» Available data
-*-*-

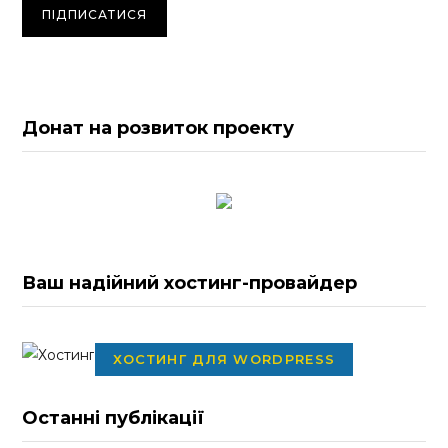
Донат на розвиток проекту
Ваш надійний хостинг-провайдер
ХОСТИНГ ДЛЯ WORDPRESS
Останні публікації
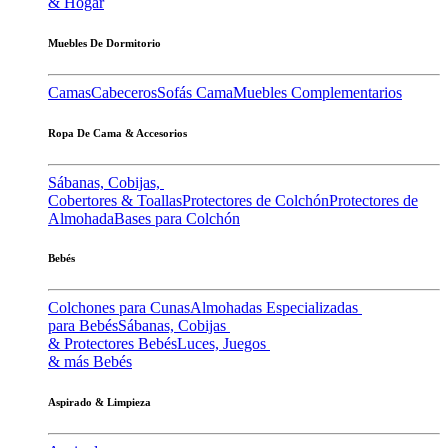
& Hogar
Muebles De Dormitorio
Camas
Cabeceros
Sofás Cama
Muebles Complementarios
Ropa De Cama & Accesorios
Sábanas, Cobijas,
Cobertores & Toallas
Protectores de Colchón
Protectores de
Almohada
Bases para Colchón
Bebés
Colchones para Cunas
Almohadas Especializadas
para Bebés
Sábanas, Cobijas
& Protectores Bebés
Luces, Juegos
& más Bebés
Aspirado & Limpieza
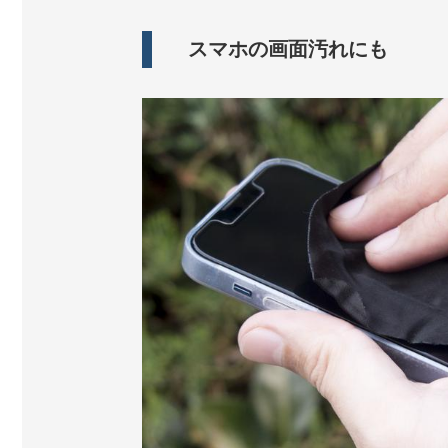
スマホの画面汚れにも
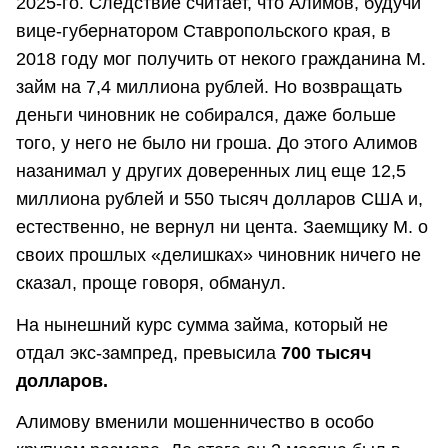
2025-го. Следствие считает, что Алимов, будучи
вице-губернатором Ставропольского края, в
2018 году мог получить от некого гражданина М.
займ на 7,4 миллиона рублей. Но возвращать
деньги чиновник не собирался, даже больше
того, у него не было ни гроша. До этого Алимов
назанимал у других доверенных лиц еще 12,5
миллиона рублей и 550 тысяч долларов США и,
естественно, не вернул ни цента. Заемщику М. о
своих прошлых «делишках» чиновник ничего не
сказал, проще говоря, обманул.
На нынешний курс сумма займа, который не
отдал экс-зампред, превысила
700 тысяч
долларов.
Алимову вменили мошенничество в особо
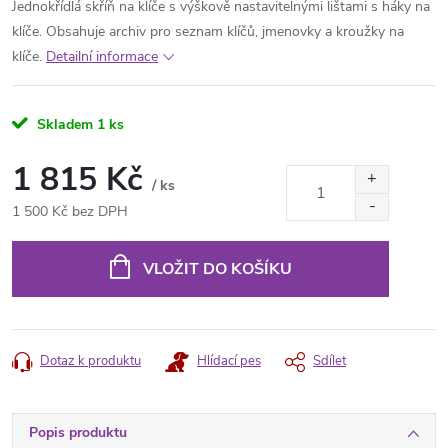
Jednokřídlá skříň na klíče s výškově nastavitelnými lištami s háky na
klíče. Obsahuje archiv pro seznam klíčů, jmenovky a kroužky na
klíče.
Detailní informace
Skladem
1 ks
1 815 Kč
/ ks
1 500 Kč bez DPH
Měrná
cena:
VLOŽIT DO KOŠÍKU
Dotaz k produktu
Hlídací pes
Sdílet
Popis produktu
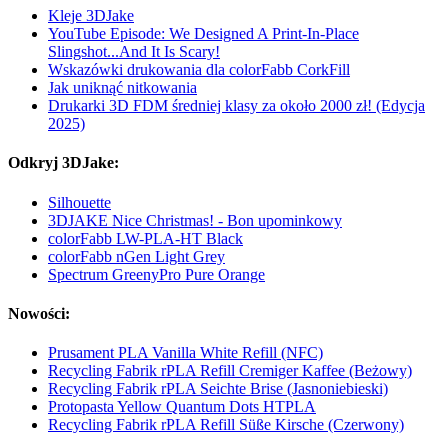
Kleje 3DJake
YouTube Episode: We Designed A Print-In-Place
Slingshot...And It Is Scary!
Wskazówki drukowania dla colorFabb CorkFill
Jak uniknąć nitkowania
Drukarki 3D FDM średniej klasy za około 2000 zł! (Edycja
2025)
Odkryj 3DJake:
Silhouette
3DJAKE Nice Christmas! - Bon upominkowy
colorFabb LW-PLA-HT Black
colorFabb nGen Light Grey
Spectrum GreenyPro Pure Orange
Nowości:
Prusament PLA Vanilla White Refill (NFC)
Recycling Fabrik rPLA Refill Cremiger Kaffee (Beżowy)
Recycling Fabrik rPLA Seichte Brise (Jasnoniebieski)
Protopasta Yellow Quantum Dots HTPLA
Recycling Fabrik rPLA Refill Süße Kirsche (Czerwony)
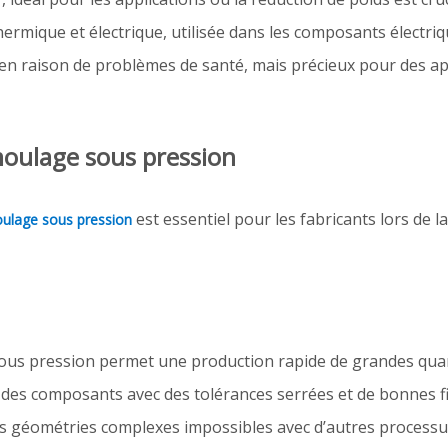
hermique et électrique, utilisée dans les composants électriq
n raison de problèmes de santé, mais précieux pour des app
oulage sous pression
est essentiel pour les fabricants lors de 
oulage sous pression
ous pression permet une production rapide de grandes quant
 des composants avec des tolérances serrées et de bonnes fi
s géométries complexes impossibles avec d’autres processus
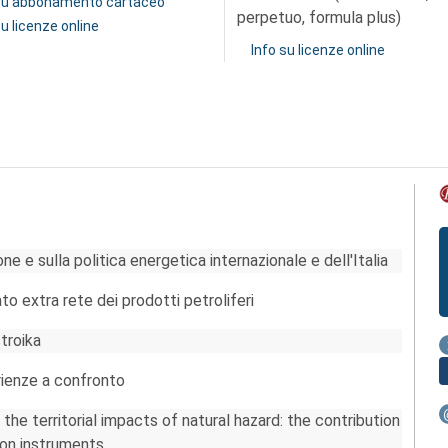
 su abbonamento cartaceo
perpetuo, formula plus)
su licenze online
Info su licenze online
one e sulla politica energetica internazionale e dell'Italia
to extra rete dei prodotti petroliferi
stroika
erienze a confronto
the territorial impacts of natural hazard: the contribution
ion instruments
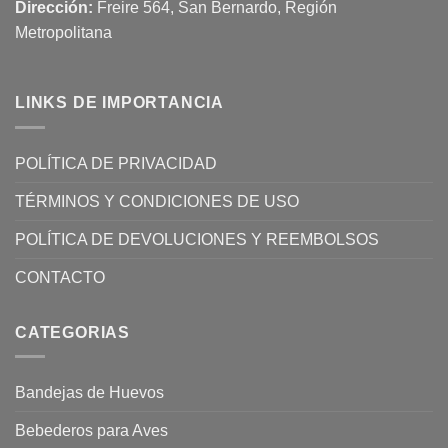
Dirección:
Freire 564, San Bernardo, Región
Metropolitana
LINKS DE IMPORTANCIA
POLÍTICA DE PRIVACIDAD
TÉRMINOS Y CONDICIONES DE USO
POLÍTICA DE DEVOLUCIONES Y REEMBOLSOS
CONTACTO
CATEGORIAS
Bandejas de Huevos
Bebederos para Aves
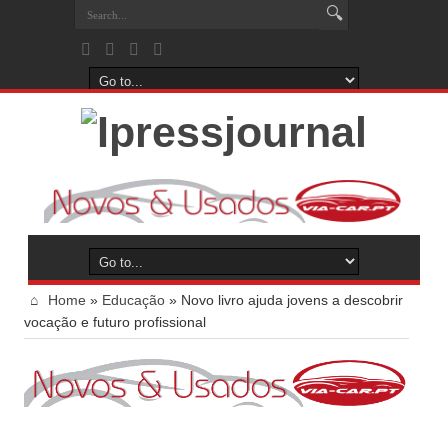
Home
»
Educação
»
Novo livro ajuda jovens a descobrir
vocação e futuro profissional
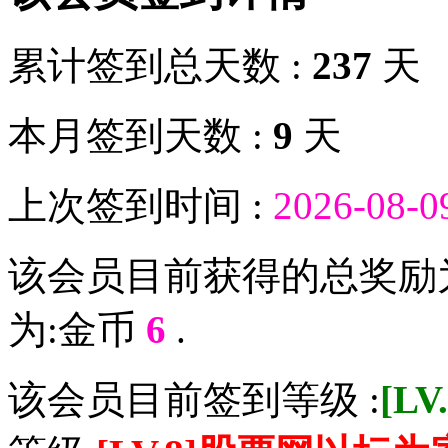
累计签到总天数 :
237
天
本月签到天数 :
9
天
上次签到时间 :
2026-08-0
该会员目前获得的总奖励
为:金币
6
.
该会员目前签到等级 :
[L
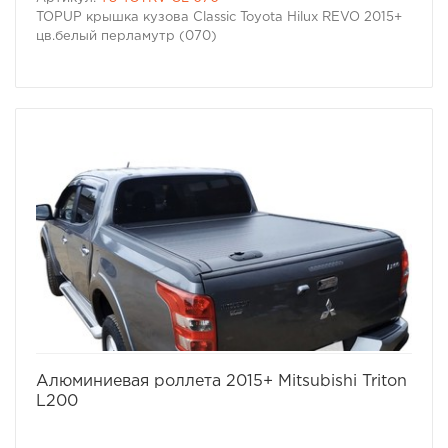
TOPUP крышка кузова Classic Toyota Hilux REVO 2015+
цв.белый перламутр (070)
избранное
сравнить
Алюминиевая роллета 2015+ Mitsubishi Triton
L200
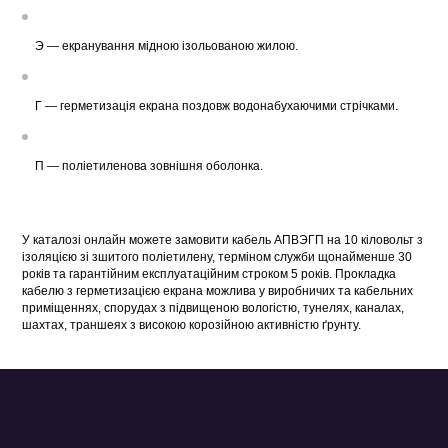
Э — екранування мідною ізольованою жилою.
Г — герметизація екрана поздовж водонабухаючими стрічками.
П — поліетиленова зовнішня оболонка.
У каталозі онлайн можете замовити кабель АПВЭГП на 10 кіловольт з
ізоляцією зі зшитого поліетилену, терміном служби щонайменше 30
років та гарантійним експлуатаційним строком 5 років. Прокладка
кабелю з герметизацією екрана можлива у виробничих та кабельних
приміщеннях, спорудах з підвищеною вологістю, тунелях, каналах,
шахтах, траншеях з високою корозійною активністю ґрунту.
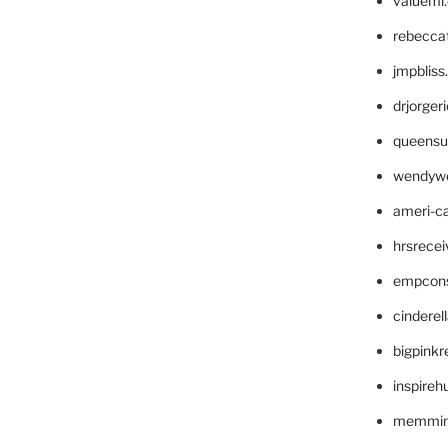
valueml
rebecca
jmpblis
drjorger
queensu
wendyw
ameri-
hrsrece
empcon
cinderel
bigpinkr
inspireh
memming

-*-*-

» Problem description
Where a line in the records above contains the word "online", copy that line.

» Worked solution
su licenze online
Info su licenze online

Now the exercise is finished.